Picas Example

This page presents a PiCaS pilot job example:

Problem description

In this example we will implement the following pilot job workflow:

  • First we define and generate the application tokens with all the necessary parameters.

  • Then we define and create a shell script to process one task (process_task.sh) that will be sent with the job using the input sandbox. This contains some boiler plate code to e.g. setup the environment, download software or data from the Grid storage, run the application etc. This doesn’t have to be a shell script, however, setting up environment variables is easiest when using a shell script, and this way setup scripts are separated from the application code.

  • We also define and create a Python script to handle all the communication with the token pool server, call the process_task,sh script, catch errors and do the reporting.

  • Finally we define the JDL on the User Interface machine to specify some general properties of our jobs. This is required to submit a batch of pilot jobs to the Grid that will in turn initiate the Python script as defined in the previous step.

Prerequisites

To be able to run the example you must have:

  • All the three Grid Prerequisites (User Interface machine, Grid certificate, VO membership)

  • An account on PiCaS server (send your request to <helpdesk@surfsara.nl>)

Picas sample example

$tar -xvf pilot_picas_fractals.tgz
$cd pilot_picas_fractals/
$ls -l
-rwxrwxr-x 1 homer homer 1247 Jan 28 15:40 createTokens
-rw-rw-r-- 1 homer homer 1202 Jan 28 15:40 createTokens.py
-rw-rw-r-- 1 homer homer 2827 Jan 28 15:40 createViews.py
-rw-rw-r-- 1 homer homer  462 Jan 28 15:40 fractals.jdl
drwxrwxr-x 2 homer homer  116 Jan 28 15:40 sandbox

Detailed information regarding the operations performed in each of the scripts below is embedded to the comments inside each of the scripts individually.

  • Also download the current PiCaS version picas.tar and put both PiCaS and the couchdb.tgz file in the sandbox directory:

$cd sandbox
$mv ../../couchdb.tgz ./
  • And finally compile the fractals program (and put it in the sandbox directory) and move one directory up again:

$cc ../../fractals.c -o fractals -lm
$cd ..

The sandbox directory now holds everything we need to send to the Grid worker nodes.

Prepare your Tokens

Create the Tokens

This example includes a bash script (./createTokens) that generates a sensible parameter file, with each line representing a set of parameters that the fractals program can be called with. Without arguments it creates a fairly sensible set of 24 lines of parameters. You can generate different sets of parameters by calling the program with a combination of -q, -d and -m arguments, but at the moment no documentation exists on these. We recommend not to use them for the moment.

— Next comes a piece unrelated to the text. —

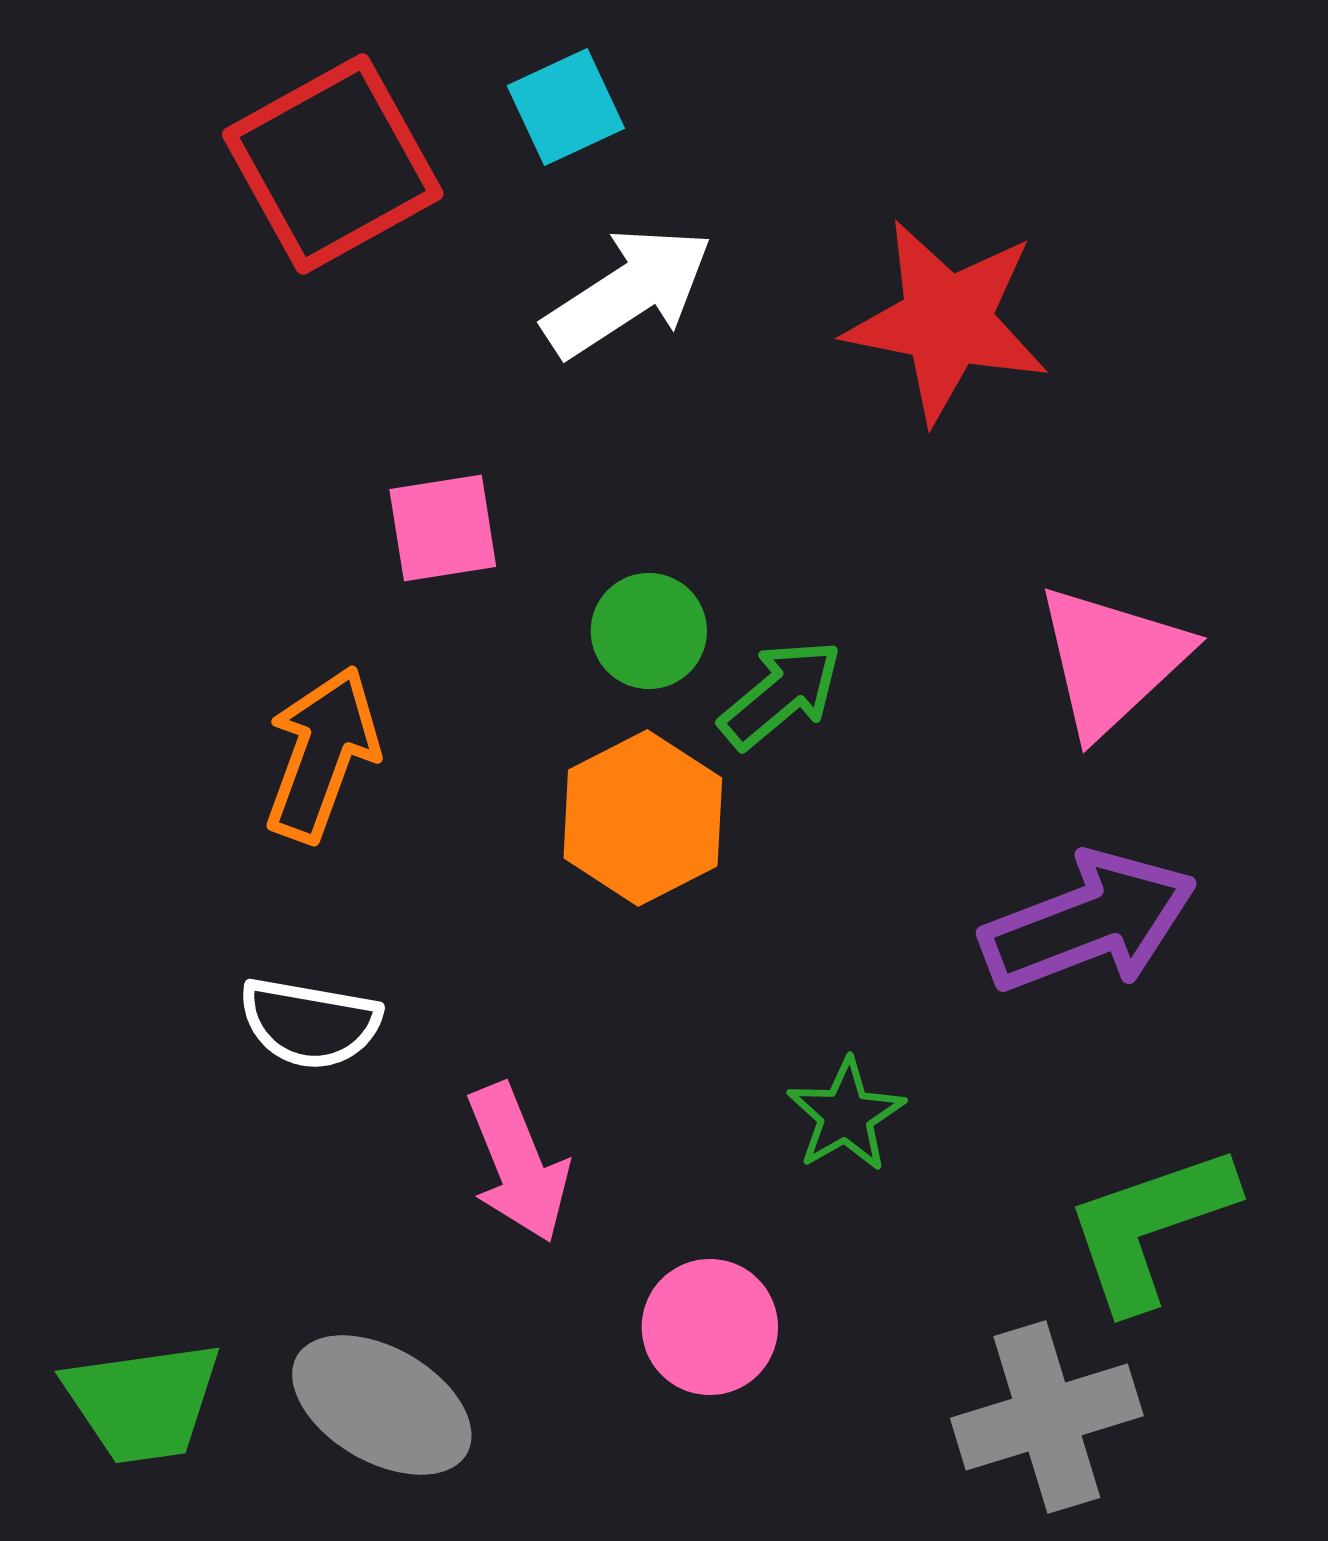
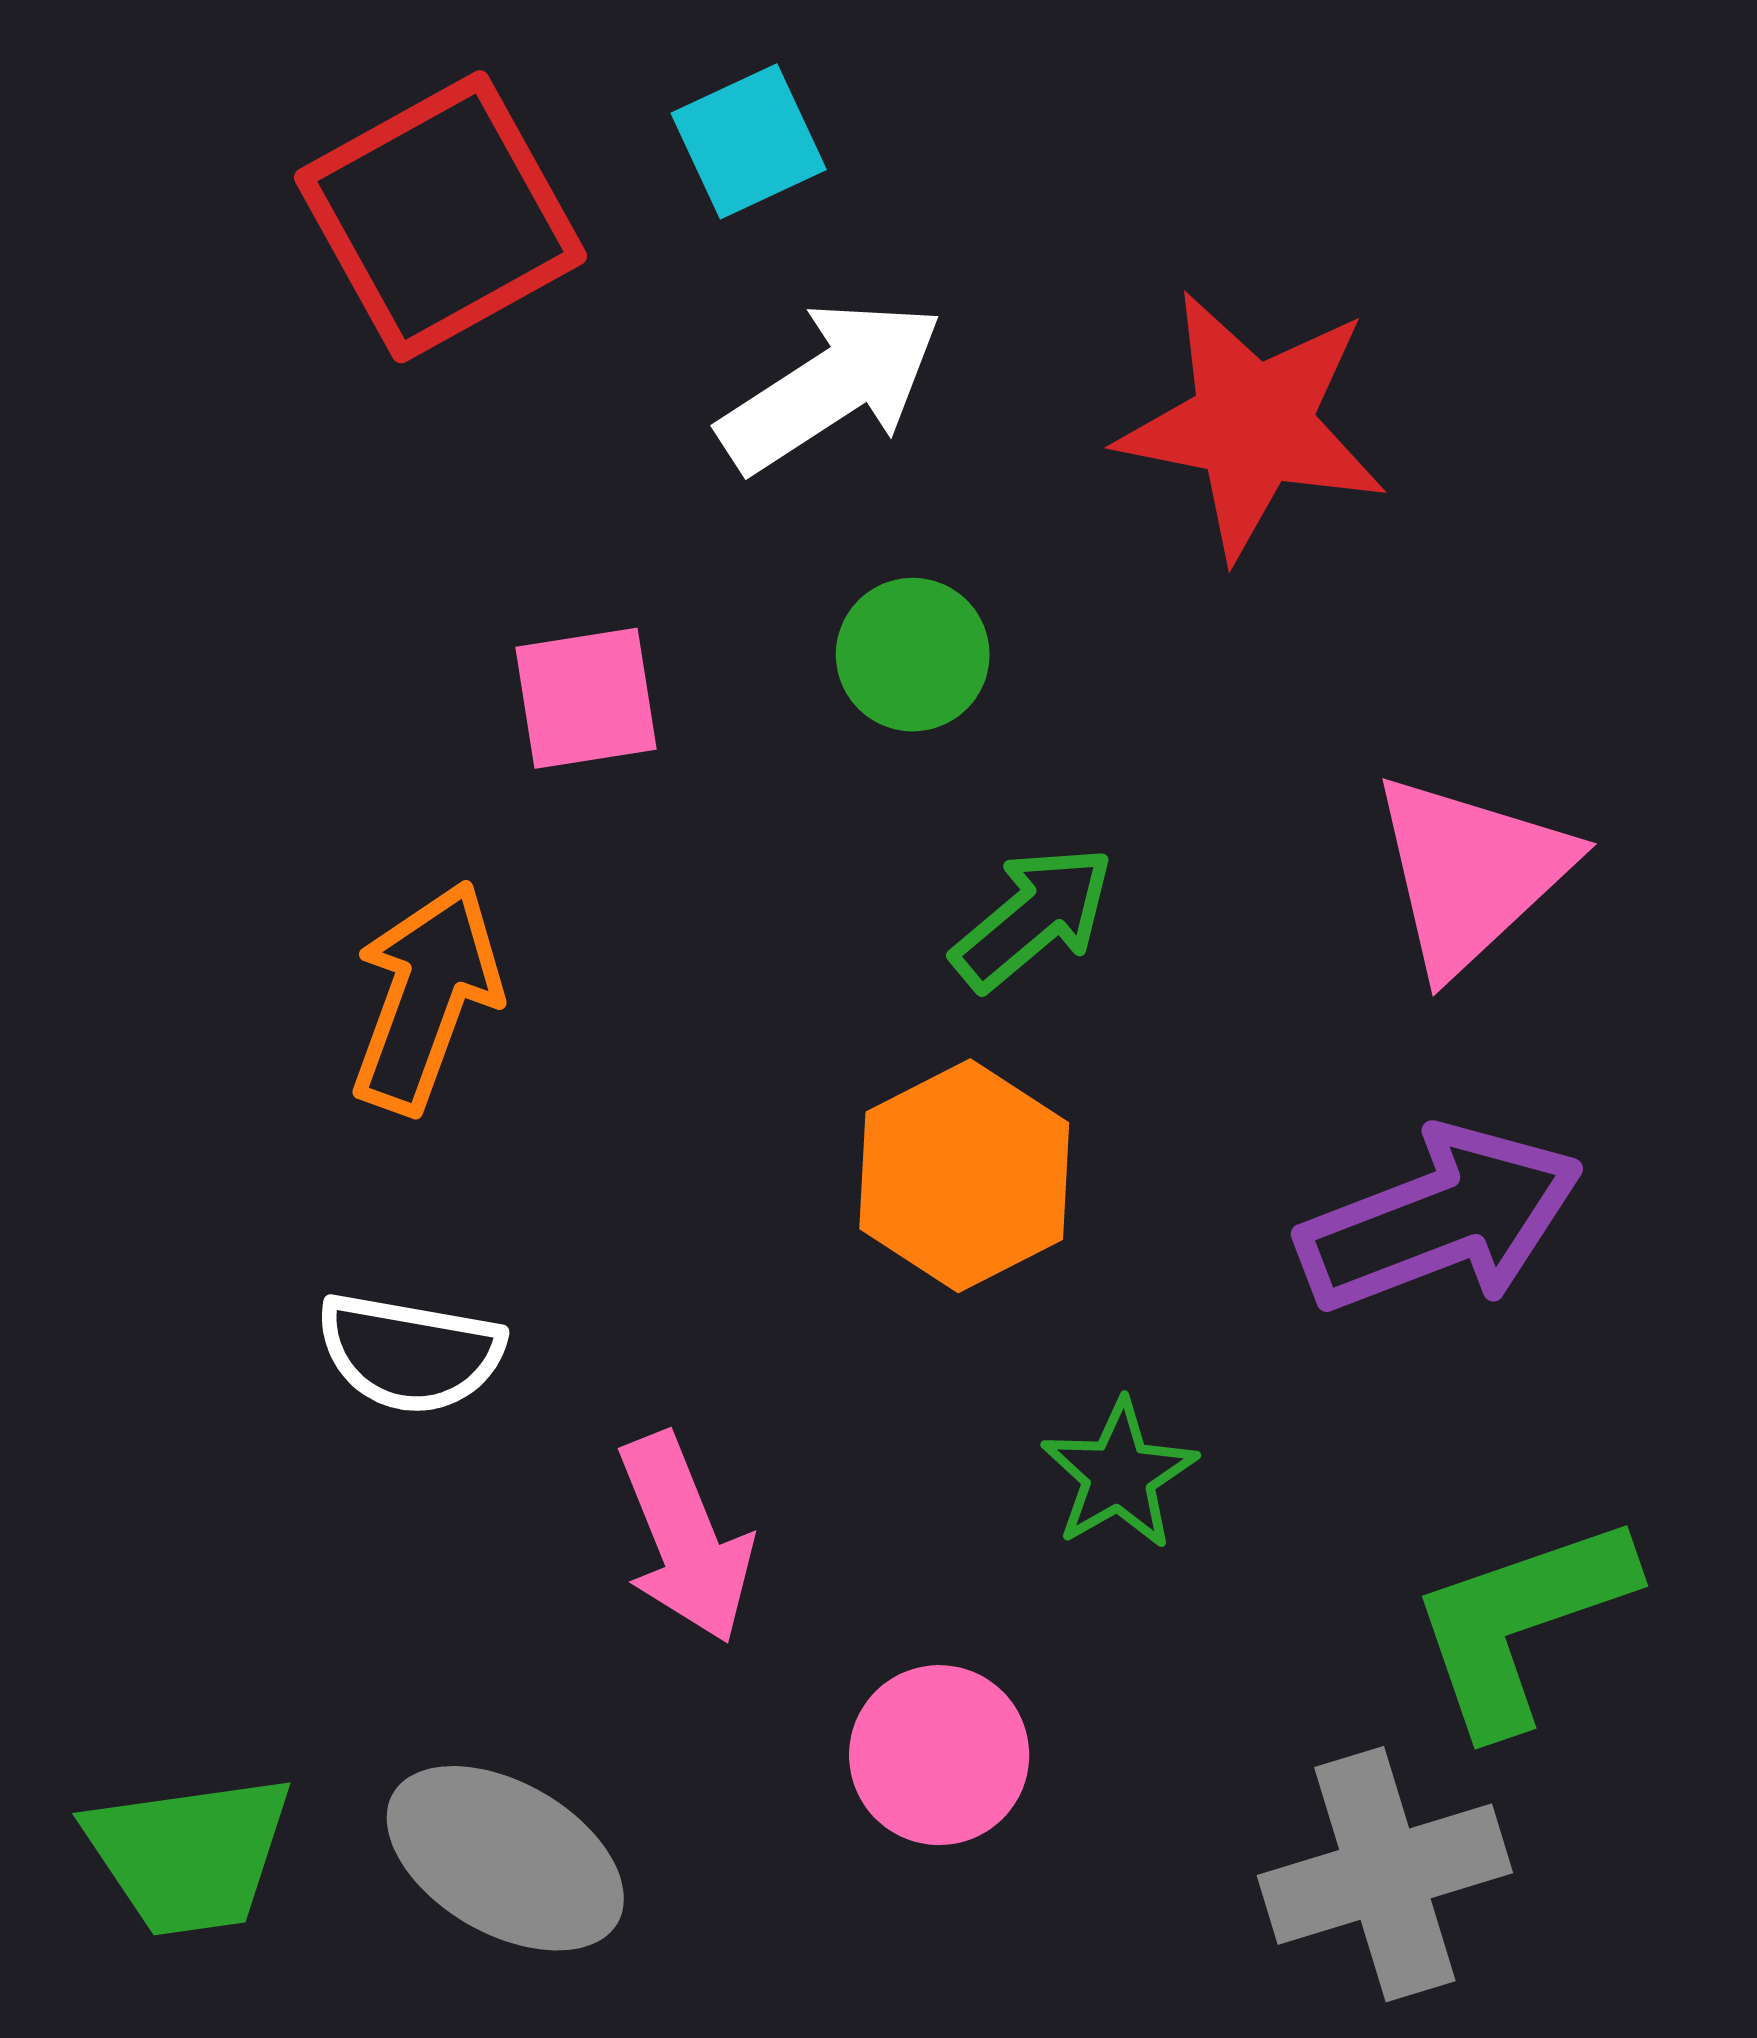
green circle: (649, 631) -> (913, 655), moved
orange hexagon: (643, 818) -> (964, 1176), moved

  • After you ran the createTokens script you’ll see output similar to the following:

$./createTokens
/tmp/tmp.fZ33Kd8wXK
$cat /tmp/tmp.fZ33Kd8wXK

Upload your Tokens to the PiCaS server

Now we will start using PiCaS. For this we need the downloaded CouchDB and PiCaS packages for Python and set the hostname, database name and our credentials for the CouchDB server:

  • Edit sandbox/picasconfig.py and set the PiCaS host URL, database name, username and password.

  • Link the picasconfig.py file in the current directory. This makes it available for the scripts that need to upload the tokens to CouchDB:

$ln sandbox/picasconfig.py
  • Make the CouchDB package locally available:

$tar -xvf sandbox/couchdb.tgz
  • Upload the tokens:

$python createTokens.py /tmp/tmp.fZ33Kd8wXK
$python createViews.py

Run the example locally

  • If you submit the jobs on the UI, the job will start fetching tokens from the pool server and run the application locally on the UI machine:

$cd sandbox/
$./startpilot.sh

Connected to the database homerdb sucessfully. Now starting work...
-----------------------
Working on token: token_2
lock 1453570581
_rev 2-8d7f141114b7335b50612ba4dfb92b3d
hostname ui
exit_code
scrub_count 0
done 0
input -q 0.100 -d 256 -m 8400
output
_id token_2
type token
-----------------------
/usr/bin/time -v ./process_task.sh "-q 0.100 -d 256 -m 8400" token_2 2> logs_token_2.err 1> logs_token_2.out
-----------------------
Working on token: token_6
lock 1453570589
...

You can monitor the progress for the Tokens that are waiting, running, finished or in error state, from the PiCaS website here:

https://nosql01.grid.sara.nl:6984/_utils/database.html?homerdb

replace homerdb with your Picas database name

While the UI has started processing tokens, submit the pilot jobs to the Grid. Continue to the next section …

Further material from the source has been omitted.